START Material shown

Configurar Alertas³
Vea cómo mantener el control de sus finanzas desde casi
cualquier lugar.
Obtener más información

END Material shown
START Material shown

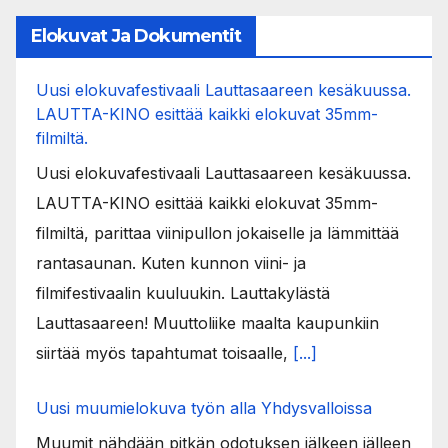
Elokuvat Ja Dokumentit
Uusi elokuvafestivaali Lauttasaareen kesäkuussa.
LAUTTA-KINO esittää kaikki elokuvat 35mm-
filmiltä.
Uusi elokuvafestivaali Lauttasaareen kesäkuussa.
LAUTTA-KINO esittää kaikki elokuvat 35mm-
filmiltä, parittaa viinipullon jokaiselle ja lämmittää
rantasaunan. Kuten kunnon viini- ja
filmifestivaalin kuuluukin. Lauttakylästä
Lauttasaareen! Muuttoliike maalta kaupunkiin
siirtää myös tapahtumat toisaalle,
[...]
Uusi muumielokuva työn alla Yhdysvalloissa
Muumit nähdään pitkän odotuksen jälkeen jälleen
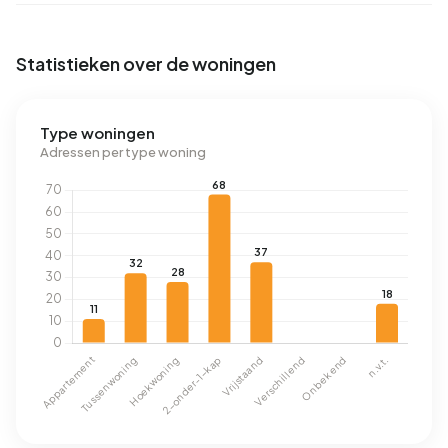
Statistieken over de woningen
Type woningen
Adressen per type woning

END Material shown

**Exercise directions:**
Copy only this from above: the line containing "Elokuvat Ja Dokumentit", the line containing "Adressen per type woning", and all lines between, printed exactly. Leave out the pictures.

**Response to this task:**
Elokuvat Ja Dokumentit
Uusi elokuvafestivaali Lauttasaareen kesäkuussa.
LAUTTA-KINO esittää kaikki elokuvat 35mm-
filmiltä.
Uusi elokuvafestivaali Lauttasaareen kesäkuussa.
LAUTTA-KINO esittää kaikki elokuvat 35mm-
filmiltä, parittaa viinipullon jokaiselle ja lämmittää
rantasaunan. Kuten kunnon viini- ja
filmifestivaalin kuuluukin. Lauttakylästä
Lauttasaareen! Muuttoliike maalta kaupunkiin
siirtää myös tapahtumat toisaalle,
[...]
Uusi muumielokuva työn alla Yhdysvalloissa
Muumit nähdään pitkän odotuksen jälkeen jälleen
Statistieken over de woningen
Type woningen
Adressen per type woning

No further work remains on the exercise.